The transition to bots and conversational interfaces could represent a major point of disruption in the interface paradigm, leading to a slew of incumbent startups going after traditional Enterprise players. There are so many options to explore. What about a conversational analytic platform? How about search and information queries inside the org. run by an bot talking to multiple folks? Maybe a friendly HR bot can help you out with employee benefits? and believe it or not there is already a conversation lawyer out there called Ross (http://www.rossintelligence.com/) courtesy of IBM Watson.

But what about the distribution of those services? Companies like Slack are looking at chat-as-platform as a major next step and that could be one entry. Another simple and under the radar channel is email. Plain old email, requiring no apps to install and barely any configuration to hustle with.

Case in point is Clara. I love my Clara. She might be dumb as hell sometimes, but that is when the human kicks-in and corrects course. Hopefully there is some machine learning going on when that happens as the service seems to improve all the time. I’ve recently surveyed folks who have engaged with Clara only to find out that 90% had no idea they are talking to a machine, with the 10% that did know being Silicon Valley folks who just happened to hear about Clara.

And off course there is Siri and the now Alexa from Amazon. The other I came back home and my three years old toddler has totally lost interest in his previous hobby, the iPad.

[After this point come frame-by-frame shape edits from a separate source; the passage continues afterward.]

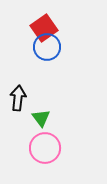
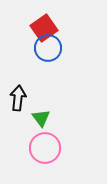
blue circle: moved 1 px right, 1 px down
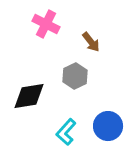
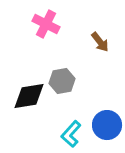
brown arrow: moved 9 px right
gray hexagon: moved 13 px left, 5 px down; rotated 15 degrees clockwise
blue circle: moved 1 px left, 1 px up
cyan L-shape: moved 5 px right, 2 px down
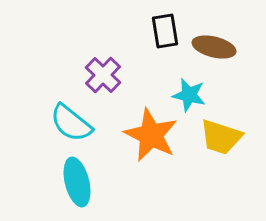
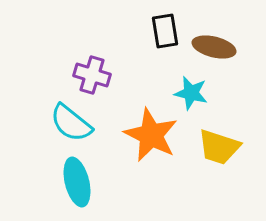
purple cross: moved 11 px left; rotated 27 degrees counterclockwise
cyan star: moved 2 px right, 2 px up
yellow trapezoid: moved 2 px left, 10 px down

He spent the entire afternoon busy bossing Alexa around, cracking up whenever she replied to his commands.

Although Alexa currently just resides inside Echo, a consumer product mostly occupying kitchens, I’ve actually started using Alexa for more and more semi work related chores. For example, she is excellent at figuring out what my next meeting is an how traffic is looking (“Bay Bridge traffic is awful today. Thanks for asking”) I can see a natural evolution to engaging with a “personal assistant” – Alexa for business – making every employee a tad more efficient.

All in all it’s exciting development, making technology more accessible and helping us humans become more efficient at whatever we set out to do, including business.